Le bruit sourd des talons d'Agathe résonnait dans la ruelle déserte. Elle serra son manteau contre elle, de la vapeur sortait de ses lèvres entrouvertes. Cela faisait à présent cinq jours qu'elle était arrivée à Berlin. Le jour de son arrivée, elle devait rencontrer un contact qui lui confierait le dossier de Percival, photos, lieu de vie, habitudes, le classique. Le problème étant que son contact ne s'était jamais présenté, et que le SDECE ne pouvait lui envoyer un nouveau contact avant plusieurs jours. Son contact s'était certainement fait intercepter et elle espérait que sa couverture n'était pas compromise.

Par moment elle regrettait de ne pas travailler pour la CIA ou le MI6. Ce genre de problèmes n'arrivait pas avec leur service de renseignement. Enfin, n'importe quel autre organisme aurait réalisé une réunion avant de la lâcher sur le terrain sans aucune information.

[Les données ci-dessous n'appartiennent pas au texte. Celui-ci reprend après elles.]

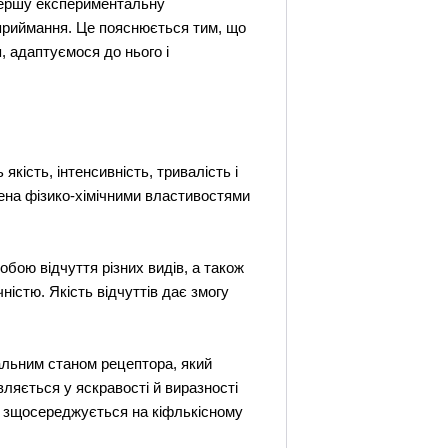
 першу експериментальну
сприймання. Це пояснюється тим, що
, адаптуємося до нього і
якість, інтенсивність, тривалість і
чена фізико-хімічними властивостями
собою відчуття різних видів, а також
ністю. Якість відчуттів дає змогу
нальним станом рецептора, який
ляється у яскравості й виразності
ка зщосереджується на кіфлькісному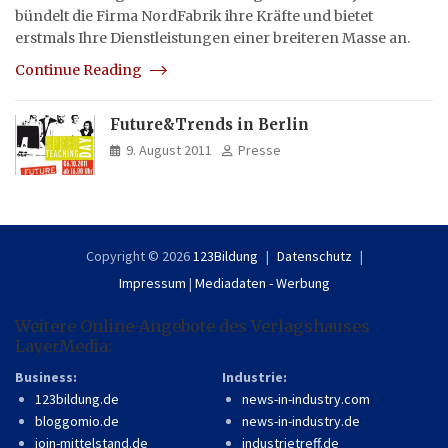
bündelt die Firma NordFabrik ihre Kräfte und bietet
erstmals Ihre Dienstleistungen einer breiteren Masse an.
Continue Reading
Future&Trends in Berlin
9. August 2011
Presse
Copyright © 2026
123Bildung
Datenschutz
Impressum
|
Mediadaten - Werbung
Weitere Online-Angebote des Verlagshauses
LayerMedia:
Business:
Industrie:
123bildung.de
news-in-industry.com
bloggomio.de
news-in-industry.de
join-mittelstand.de
industrietreff.de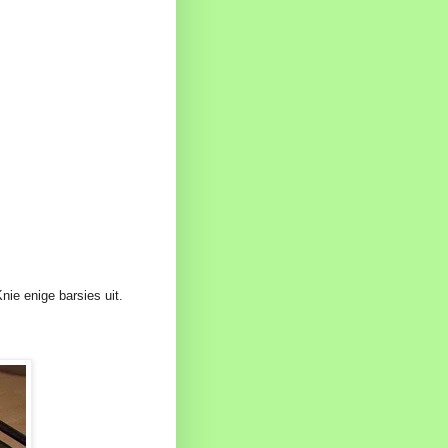
nie enige barsies uit.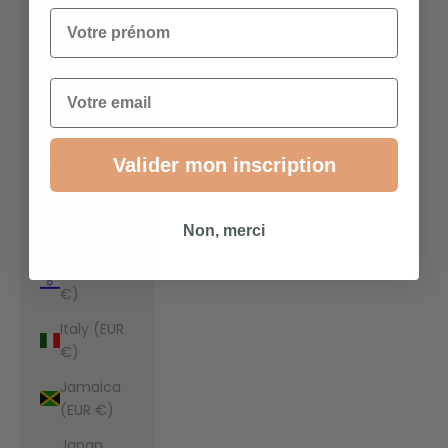
€)
Votre prénom
Indonesia
(EUR €)
Email
Iraq (EUR
€)
Ireland
Valider mon inscription
(EUR €)
Isle of Man
Non, merci
(EUR €)
Israel (EUR
€)
Italy (EUR
€)
Jamaica
(EUR €)
Japan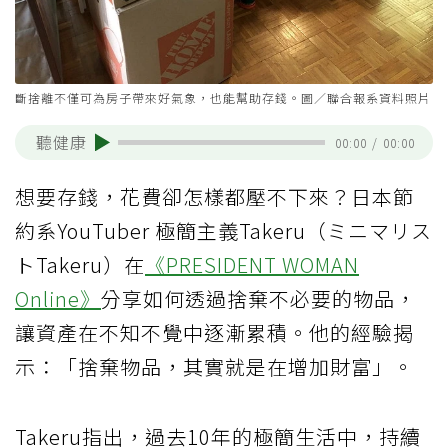
斷捨離不僅可為房子帶來好氣象，也能幫助存錢。圖／聯合報系資料照片
聽健康
00:00
/
00:00
想要存錢，花費卻怎樣都壓不下來？日本節
約系YouTuber 極簡主義Takeru（ミニマリス
トTakeru）在
《PRESIDENT WOMAN
Online》
分享如何透過捨棄不必要的物品，
讓資產在不知不覺中逐漸累積。他的經驗揭
示：「捨棄物品，其實就是在增加財富」。
Takeru指出，過去10年的極簡生活中，持續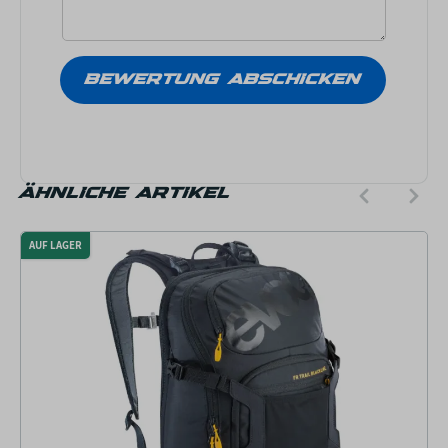
ÄHNLICHE ARTIKEL
AUF LAGER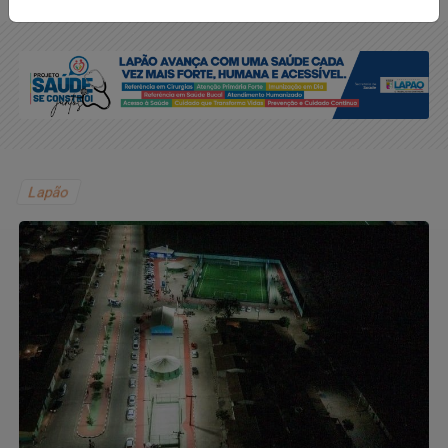
Lapão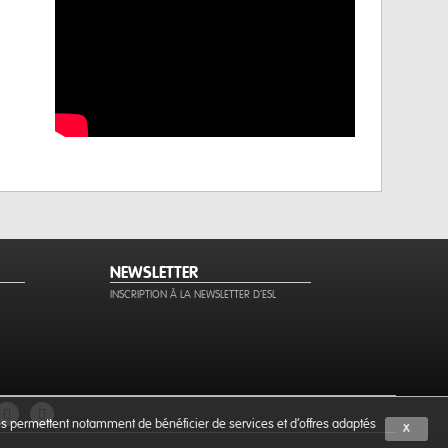
NEWSLETTER
INSCRIPTION À LA NEWSLETTER D'ESL
ies permettent notamment de bénéficier de services et d'offres adaptés
X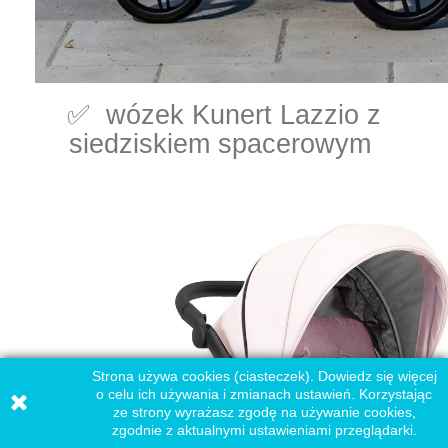
✅ wózek Kunert Lazzio z
siedziskiem spacerowym
Strona używa cookies (ciasteczek). Dowiedz się więcej
o celu ich używania i zmianach ustawień. Korzystając
ze strony wyrażasz zgodę na używanie cookies,
zgodnie z aktualnymi ustawieniami przeglądarki.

Elle commençait à impatienter, elle n'était pas ici pour prendre du bon temps -précision qu'à Berlin Ouest cela était impossible- mais pour travailler. Et mener à bien sa mission semblait compliqué si elle ne savait pas à quoi sa cible ressemblait. Elle avait bien évidement essayer de trouver des contact sur Berlin, de fouiner, mais elle devait être discrète et ses recherches n'avaient rien donnés. Elle avait pour seul et unique information le fait que le quartier dans lequel elle logeait semblait être aussi celui de Percival. La jeune femme souffla lourdement.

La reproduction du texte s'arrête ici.